Of course it’s refreshing to watch a stoner comedy in which women take charge (they certainly have more motivational spirit than Anna Faris’ wandering space cadet in “Smiley Face”) albeit with the same recurring absurdity as anyone else who has stumbled through the lowbrow genre. Yet “Never Goin’ Back” doesn’t overplay the gender dynamics of its scenario; above all else, it’s a buddy movie.
While Angela constantly tries to talk Jessie into another deranged gamble, Jessie reminds her cohort that these schemes don’t always go so well. (As she recalls in a disturbing flashback, that time they hit each other with bricks to fake a car accident and get out of work didn’t exactly work out in their favor.) But Angela retains such fierce commitment to trying anything that she never fails to get her friend pumped up. Mitchell gives a mesmerizing performance, with reactions ranging from bafflement to anger and utter elation at the prospects of another plan to cheat the system.

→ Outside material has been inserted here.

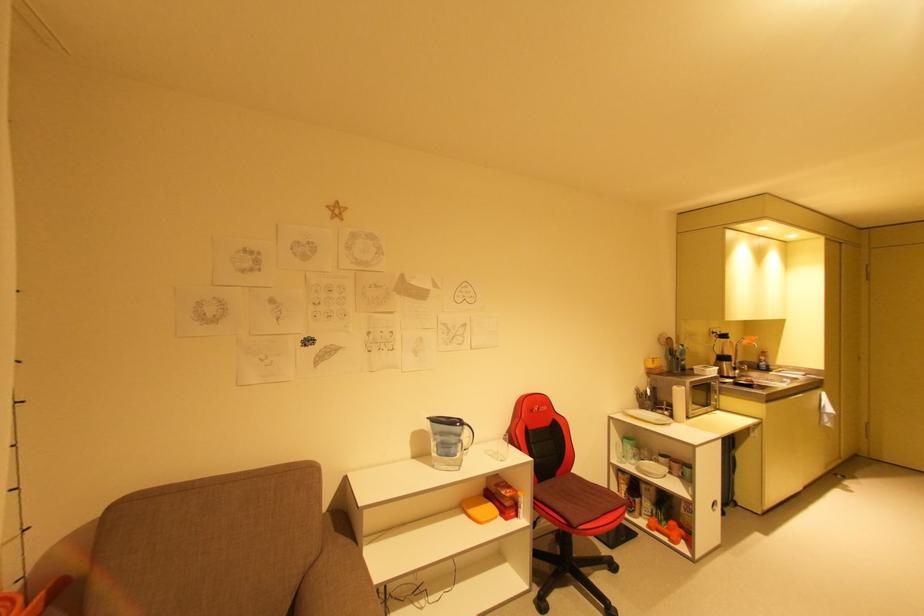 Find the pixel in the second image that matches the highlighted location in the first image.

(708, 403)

Her experience provides a template for the movie’s intentions: Frizzell establishes a rambunctious atmosphere of discontent and wanders through a series of twists that sometimes stumble on poor delivery or half-formed conceits. But she comes back scene after scene with another inspired development, bludgeoning viewers into submitting to the movie’s distinctive spell. Less moment-to-moment funny than committed to a sustained pitch of devilish glee, “Never Goin’ Back” couches its silliness in a credible milieu of American malaise. The women may never understand how they might find a better place, but the movie makes the case that their unending commitment to getting there might be good enough.
“Never Goin’ Back” opens in limited release on Friday, August 3.